A few months ago, we added “Let’s Encrypt” certificates to our websites, allowing us to generate free certificates for our custom website urls. Along with this, were web jobs that refresh the certificates automatically, if they have less than 30 days remaining. As the certificates only last 90 days, this job is fairly important.
Earlier this week we received an email notifying us that our certificate was going to expire in less than 30 days. That is strange. We checked the web job and found it was pending a restart.
When we restarted the web job it failed.
Diving into the logs, we just see a lot of errors. This is not good. It looks like we are missing a connection string to our storage, where the web job logs are stored.
When we check out web apps configuration, we are indeed missing two storage connection strings.
With the connection strings back in, our logs now work and we can see the problem. It turns out, we didn’t specify an email address that Let’s Encrypt requires when automatically creating the certificate.

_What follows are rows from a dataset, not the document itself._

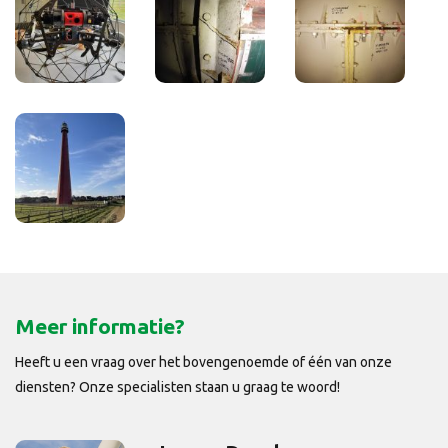
Meer informatie?
Heeft u een vraag over het bovengenoemde of één van onze
diensten? Onze specialisten staan u graag te woord!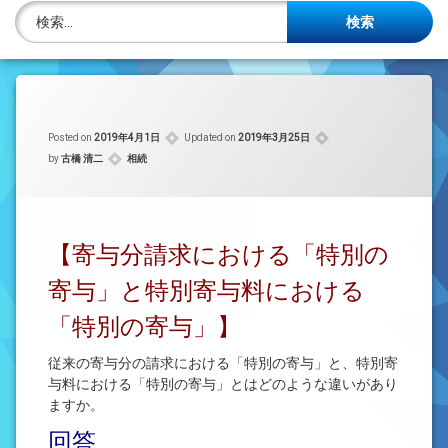
株主名簿管理人
検索:
ご相談について
事務所概要
Posted on
2019年4月1日
Updated on
2019年3月25日
投稿記事一覧
カテゴリー:
by
古橋 清二
相続
アクセス
法律を勉強しよう
【寄与分請求における「特別の
寄与」と特別寄与料における
司法書士資格者・受験生募集中
「特別の寄与」】
従来の寄与分の請求における「特別の寄与」と、特別寄
与料における「特別の寄与」とはどのような違いがあり
ますか。
回答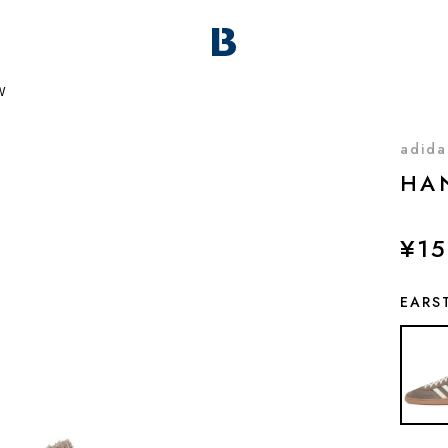
W
adida
HA
¥15
EARS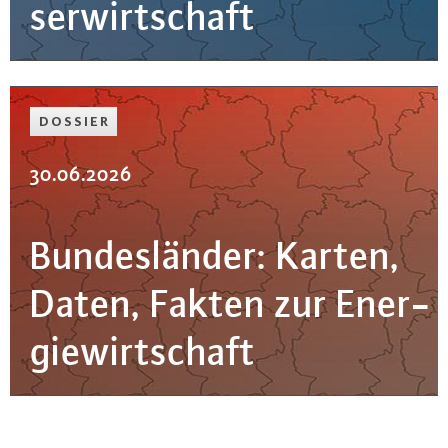
ser­wirt­schaft
DOSSIER
30.06.2026
Bun­des­län­der: Karten,
Daten, Fakten zur En­er­
gie­wirt­schaft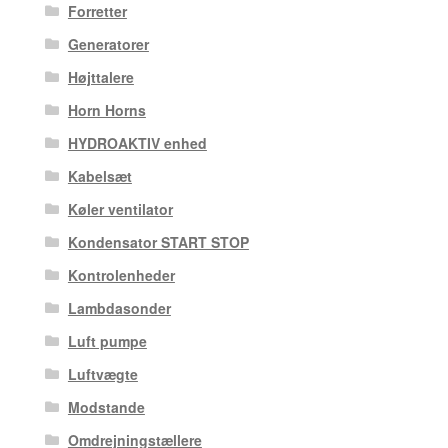
Forretter
Generatorer
Højttalere
Horn Horns
HYDROAKTIV enhed
Kabelsæt
Køler ventilator
Kondensator START STOP
Kontrolenheder
Lambdasonder
Luft pumpe
Luftvægte
Modstande
Omdrejningstællere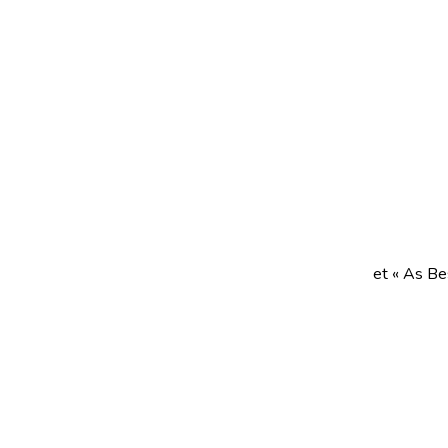
et « As Be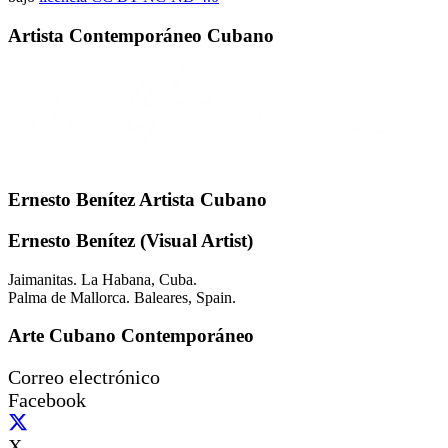
Artista Contemporáneo Cubano
Ernesto Benítez Artista Cubano
Ernesto Benítez (Visual Artist)
Jaimanitas. La Habana, Cuba.
Palma de Mallorca. Baleares, Spain.
Arte Cubano Contemporáneo
Correo electrónico
Facebook
X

We add the missing property to the ARM template, and push the code to Azure DevOps, running a pull request to confirm this works. As our pull request also pushes our changes to Dev, we can verify that this worked.
Now the logs show success, and our certificates are generating.
We complete the pull request and watch our build redeploy to Dev, and also deploy the missing changes to QA and Prod
Once it’s done, we confirm that the web job did run and update the certificate.
Today we’ve learned the basics of how to troubleshoot and resolve web job issues. More importantly, we also understand the root cause that allowed us to miss this the first time around.